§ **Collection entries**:
/---

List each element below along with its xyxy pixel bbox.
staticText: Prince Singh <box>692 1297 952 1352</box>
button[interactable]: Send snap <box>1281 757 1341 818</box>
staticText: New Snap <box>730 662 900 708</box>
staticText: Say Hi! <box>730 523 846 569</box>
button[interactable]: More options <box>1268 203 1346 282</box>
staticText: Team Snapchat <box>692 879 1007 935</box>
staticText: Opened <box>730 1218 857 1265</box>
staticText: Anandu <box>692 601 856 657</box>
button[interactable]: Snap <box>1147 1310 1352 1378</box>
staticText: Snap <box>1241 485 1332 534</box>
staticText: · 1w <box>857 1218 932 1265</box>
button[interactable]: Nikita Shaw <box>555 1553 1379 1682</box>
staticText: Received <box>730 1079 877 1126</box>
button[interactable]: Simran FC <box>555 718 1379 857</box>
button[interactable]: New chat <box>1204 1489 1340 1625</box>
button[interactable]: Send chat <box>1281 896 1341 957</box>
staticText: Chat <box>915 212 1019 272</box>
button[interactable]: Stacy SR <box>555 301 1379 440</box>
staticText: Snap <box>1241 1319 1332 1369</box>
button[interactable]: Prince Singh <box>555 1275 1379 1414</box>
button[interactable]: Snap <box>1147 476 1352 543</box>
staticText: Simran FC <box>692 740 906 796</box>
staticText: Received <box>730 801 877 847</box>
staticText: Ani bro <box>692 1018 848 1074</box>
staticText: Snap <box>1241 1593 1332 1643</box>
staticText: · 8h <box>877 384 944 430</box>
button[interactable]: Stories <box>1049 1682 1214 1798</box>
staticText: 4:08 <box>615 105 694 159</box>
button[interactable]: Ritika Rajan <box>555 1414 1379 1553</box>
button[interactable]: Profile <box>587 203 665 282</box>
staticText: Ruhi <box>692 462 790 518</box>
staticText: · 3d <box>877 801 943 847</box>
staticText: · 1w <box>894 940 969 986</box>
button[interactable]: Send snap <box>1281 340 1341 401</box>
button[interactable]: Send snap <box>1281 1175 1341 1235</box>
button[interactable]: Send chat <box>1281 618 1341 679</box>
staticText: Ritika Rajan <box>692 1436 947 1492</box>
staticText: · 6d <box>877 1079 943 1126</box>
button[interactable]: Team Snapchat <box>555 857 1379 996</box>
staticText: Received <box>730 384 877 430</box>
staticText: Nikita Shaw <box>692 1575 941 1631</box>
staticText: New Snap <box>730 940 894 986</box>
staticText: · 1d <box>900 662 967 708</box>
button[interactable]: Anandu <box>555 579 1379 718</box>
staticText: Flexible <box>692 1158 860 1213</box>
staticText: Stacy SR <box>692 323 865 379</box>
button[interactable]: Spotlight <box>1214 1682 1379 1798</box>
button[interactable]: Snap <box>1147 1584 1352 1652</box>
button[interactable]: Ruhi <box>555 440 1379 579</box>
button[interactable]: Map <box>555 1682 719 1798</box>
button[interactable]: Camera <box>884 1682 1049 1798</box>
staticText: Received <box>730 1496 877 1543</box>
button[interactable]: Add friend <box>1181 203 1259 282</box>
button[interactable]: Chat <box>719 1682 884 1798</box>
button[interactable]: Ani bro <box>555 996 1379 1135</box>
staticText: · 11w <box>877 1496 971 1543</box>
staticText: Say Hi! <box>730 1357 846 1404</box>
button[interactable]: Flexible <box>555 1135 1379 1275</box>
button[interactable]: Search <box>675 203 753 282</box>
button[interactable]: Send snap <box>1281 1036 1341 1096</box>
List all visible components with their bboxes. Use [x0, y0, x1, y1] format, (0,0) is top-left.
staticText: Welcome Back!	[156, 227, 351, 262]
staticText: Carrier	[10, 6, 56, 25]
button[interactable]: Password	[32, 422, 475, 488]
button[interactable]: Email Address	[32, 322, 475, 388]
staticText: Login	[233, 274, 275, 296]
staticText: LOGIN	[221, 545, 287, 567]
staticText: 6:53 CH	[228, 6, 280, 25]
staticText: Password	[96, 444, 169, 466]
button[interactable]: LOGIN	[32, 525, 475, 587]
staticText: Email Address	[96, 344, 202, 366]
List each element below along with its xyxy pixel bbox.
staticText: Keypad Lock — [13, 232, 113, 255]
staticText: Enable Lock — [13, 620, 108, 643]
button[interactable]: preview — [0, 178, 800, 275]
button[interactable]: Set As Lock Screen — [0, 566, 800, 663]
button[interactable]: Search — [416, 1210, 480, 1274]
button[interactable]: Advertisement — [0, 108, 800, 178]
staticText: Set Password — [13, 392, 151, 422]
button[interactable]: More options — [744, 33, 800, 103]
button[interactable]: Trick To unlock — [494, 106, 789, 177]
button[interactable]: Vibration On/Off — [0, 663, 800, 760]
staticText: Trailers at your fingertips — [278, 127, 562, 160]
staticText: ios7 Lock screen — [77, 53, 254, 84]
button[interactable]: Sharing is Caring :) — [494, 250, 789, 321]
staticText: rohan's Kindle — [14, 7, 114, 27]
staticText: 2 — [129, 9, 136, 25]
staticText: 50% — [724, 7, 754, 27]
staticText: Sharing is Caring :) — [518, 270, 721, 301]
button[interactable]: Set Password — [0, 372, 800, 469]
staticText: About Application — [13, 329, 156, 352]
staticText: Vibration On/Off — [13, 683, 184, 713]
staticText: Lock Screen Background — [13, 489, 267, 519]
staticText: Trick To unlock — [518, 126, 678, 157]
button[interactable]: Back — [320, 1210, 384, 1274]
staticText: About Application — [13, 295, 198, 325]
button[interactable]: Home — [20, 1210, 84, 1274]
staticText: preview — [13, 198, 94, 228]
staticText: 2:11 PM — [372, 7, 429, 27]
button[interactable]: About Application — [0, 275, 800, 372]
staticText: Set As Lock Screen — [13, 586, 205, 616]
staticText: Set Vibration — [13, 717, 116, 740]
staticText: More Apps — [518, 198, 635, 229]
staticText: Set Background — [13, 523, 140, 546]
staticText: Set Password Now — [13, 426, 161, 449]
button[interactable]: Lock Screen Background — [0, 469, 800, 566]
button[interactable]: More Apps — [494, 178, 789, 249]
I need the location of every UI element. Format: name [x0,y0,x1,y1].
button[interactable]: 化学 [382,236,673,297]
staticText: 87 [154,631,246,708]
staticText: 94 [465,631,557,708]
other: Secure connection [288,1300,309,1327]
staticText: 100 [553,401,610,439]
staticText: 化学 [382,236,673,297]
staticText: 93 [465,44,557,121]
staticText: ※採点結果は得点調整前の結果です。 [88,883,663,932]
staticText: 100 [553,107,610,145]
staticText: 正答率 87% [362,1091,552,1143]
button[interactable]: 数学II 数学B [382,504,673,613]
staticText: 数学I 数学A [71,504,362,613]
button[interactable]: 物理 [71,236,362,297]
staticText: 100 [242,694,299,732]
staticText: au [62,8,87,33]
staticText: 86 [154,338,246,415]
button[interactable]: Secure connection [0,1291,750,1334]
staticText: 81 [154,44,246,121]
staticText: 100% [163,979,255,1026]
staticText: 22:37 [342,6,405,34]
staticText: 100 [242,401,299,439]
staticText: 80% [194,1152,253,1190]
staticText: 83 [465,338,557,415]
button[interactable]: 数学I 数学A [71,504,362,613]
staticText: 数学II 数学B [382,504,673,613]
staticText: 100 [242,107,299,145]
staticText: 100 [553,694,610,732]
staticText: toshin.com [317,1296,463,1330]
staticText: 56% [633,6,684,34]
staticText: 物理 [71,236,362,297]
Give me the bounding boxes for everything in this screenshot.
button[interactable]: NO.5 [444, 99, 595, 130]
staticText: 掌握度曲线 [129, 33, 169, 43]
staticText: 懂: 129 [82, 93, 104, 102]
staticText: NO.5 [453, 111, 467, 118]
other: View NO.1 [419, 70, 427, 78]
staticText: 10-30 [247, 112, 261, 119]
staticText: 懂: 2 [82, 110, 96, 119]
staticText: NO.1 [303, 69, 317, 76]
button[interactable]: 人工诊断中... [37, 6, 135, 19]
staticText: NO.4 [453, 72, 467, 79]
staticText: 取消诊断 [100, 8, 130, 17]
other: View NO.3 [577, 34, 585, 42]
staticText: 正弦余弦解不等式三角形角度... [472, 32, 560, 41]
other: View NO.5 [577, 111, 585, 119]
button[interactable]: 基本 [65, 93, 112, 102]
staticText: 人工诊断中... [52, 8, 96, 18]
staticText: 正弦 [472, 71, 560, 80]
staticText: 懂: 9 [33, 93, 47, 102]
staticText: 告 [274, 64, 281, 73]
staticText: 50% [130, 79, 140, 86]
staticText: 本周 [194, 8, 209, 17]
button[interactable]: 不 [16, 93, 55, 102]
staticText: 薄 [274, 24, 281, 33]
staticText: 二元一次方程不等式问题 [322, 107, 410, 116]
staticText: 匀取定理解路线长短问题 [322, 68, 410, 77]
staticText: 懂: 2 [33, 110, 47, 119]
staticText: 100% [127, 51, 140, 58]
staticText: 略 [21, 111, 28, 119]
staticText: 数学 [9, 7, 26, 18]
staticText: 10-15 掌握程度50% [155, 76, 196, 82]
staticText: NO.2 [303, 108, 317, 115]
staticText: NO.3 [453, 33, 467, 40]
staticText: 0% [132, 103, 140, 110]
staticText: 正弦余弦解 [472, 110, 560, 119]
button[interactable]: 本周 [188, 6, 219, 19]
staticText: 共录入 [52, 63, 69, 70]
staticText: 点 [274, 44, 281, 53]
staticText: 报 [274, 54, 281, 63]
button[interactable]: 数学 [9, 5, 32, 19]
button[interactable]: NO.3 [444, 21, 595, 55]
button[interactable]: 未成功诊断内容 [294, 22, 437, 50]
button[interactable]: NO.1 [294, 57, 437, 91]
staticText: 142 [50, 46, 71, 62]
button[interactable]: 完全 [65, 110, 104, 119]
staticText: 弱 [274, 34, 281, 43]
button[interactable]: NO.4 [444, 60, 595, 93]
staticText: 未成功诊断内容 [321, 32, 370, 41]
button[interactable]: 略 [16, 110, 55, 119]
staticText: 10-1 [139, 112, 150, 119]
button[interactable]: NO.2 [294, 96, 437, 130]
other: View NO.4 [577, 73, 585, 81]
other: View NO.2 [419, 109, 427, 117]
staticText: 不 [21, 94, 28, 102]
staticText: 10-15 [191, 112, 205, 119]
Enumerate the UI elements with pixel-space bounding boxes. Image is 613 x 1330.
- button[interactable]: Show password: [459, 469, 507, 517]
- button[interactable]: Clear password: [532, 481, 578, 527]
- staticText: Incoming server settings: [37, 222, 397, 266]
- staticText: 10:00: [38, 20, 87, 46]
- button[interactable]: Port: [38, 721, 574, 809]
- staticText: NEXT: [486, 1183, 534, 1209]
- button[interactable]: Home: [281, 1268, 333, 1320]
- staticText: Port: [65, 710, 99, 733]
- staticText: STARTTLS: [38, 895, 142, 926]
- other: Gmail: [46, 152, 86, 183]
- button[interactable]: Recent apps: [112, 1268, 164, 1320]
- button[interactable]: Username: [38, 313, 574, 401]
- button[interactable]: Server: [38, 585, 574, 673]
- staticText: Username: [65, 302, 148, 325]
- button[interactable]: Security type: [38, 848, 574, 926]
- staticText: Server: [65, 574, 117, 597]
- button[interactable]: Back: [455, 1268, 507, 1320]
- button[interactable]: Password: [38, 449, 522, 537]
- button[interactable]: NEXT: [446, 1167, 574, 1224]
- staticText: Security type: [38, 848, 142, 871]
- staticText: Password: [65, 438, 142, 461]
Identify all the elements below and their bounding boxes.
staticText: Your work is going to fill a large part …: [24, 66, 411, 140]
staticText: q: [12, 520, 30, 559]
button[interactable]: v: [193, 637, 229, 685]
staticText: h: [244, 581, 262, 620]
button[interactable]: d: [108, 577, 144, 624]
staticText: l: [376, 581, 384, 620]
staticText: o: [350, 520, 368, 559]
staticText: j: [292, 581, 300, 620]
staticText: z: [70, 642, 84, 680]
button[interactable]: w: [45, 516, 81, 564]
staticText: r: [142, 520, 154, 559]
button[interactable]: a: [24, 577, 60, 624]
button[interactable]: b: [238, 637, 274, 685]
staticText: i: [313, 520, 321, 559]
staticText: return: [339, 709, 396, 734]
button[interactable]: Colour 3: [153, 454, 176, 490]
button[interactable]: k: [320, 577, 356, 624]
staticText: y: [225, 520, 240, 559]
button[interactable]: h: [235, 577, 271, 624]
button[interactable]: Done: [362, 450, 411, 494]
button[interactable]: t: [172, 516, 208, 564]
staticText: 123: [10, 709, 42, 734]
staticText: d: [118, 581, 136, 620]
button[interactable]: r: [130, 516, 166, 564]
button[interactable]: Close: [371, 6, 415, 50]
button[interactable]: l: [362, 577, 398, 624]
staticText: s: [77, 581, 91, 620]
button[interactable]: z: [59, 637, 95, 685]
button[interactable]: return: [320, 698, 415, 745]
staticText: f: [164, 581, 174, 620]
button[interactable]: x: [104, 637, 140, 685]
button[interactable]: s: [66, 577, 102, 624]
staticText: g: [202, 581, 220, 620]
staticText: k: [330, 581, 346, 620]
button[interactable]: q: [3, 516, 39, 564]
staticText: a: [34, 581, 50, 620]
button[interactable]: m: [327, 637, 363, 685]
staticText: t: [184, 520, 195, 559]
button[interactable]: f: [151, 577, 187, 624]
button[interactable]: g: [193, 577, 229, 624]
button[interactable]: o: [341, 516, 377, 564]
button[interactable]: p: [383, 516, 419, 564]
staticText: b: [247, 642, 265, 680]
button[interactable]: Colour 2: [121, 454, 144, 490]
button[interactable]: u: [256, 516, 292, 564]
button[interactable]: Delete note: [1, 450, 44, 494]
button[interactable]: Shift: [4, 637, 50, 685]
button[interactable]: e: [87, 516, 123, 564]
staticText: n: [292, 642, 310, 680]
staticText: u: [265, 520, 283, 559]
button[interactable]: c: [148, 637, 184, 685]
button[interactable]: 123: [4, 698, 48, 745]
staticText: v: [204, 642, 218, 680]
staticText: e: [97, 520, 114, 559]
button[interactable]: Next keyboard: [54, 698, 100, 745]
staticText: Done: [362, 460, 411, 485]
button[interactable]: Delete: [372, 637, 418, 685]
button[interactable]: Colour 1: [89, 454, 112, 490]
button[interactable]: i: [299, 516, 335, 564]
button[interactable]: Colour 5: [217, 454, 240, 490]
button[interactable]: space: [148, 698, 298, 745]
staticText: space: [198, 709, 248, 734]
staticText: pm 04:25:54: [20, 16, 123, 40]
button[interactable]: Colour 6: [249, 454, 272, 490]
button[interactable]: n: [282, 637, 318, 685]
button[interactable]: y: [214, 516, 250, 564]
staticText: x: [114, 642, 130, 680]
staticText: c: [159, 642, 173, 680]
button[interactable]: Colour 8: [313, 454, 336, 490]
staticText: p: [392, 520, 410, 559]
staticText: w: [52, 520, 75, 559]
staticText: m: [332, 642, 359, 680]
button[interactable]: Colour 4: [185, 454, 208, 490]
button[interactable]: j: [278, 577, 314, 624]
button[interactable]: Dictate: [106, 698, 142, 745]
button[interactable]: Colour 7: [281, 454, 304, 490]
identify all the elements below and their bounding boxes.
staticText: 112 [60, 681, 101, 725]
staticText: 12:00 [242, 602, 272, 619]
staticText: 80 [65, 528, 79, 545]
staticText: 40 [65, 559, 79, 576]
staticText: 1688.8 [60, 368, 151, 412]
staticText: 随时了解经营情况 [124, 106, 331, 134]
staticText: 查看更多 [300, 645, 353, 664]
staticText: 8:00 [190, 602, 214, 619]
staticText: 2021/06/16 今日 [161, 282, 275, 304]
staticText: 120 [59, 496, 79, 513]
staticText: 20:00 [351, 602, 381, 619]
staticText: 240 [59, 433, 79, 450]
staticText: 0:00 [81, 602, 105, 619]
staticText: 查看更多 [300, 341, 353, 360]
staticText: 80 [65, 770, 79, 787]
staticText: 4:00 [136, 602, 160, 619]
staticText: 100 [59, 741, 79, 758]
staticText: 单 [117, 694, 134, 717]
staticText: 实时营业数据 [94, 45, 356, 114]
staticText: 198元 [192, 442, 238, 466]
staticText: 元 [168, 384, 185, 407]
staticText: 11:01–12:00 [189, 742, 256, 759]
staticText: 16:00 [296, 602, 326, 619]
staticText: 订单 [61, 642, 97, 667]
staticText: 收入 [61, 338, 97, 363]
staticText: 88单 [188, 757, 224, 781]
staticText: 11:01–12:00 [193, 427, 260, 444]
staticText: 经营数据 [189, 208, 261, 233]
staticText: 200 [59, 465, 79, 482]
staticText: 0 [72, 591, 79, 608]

\---

§ **Requirement**: Total the lines of the data that include the word "Done", and give that total as the sole response.

§ **Response**: 2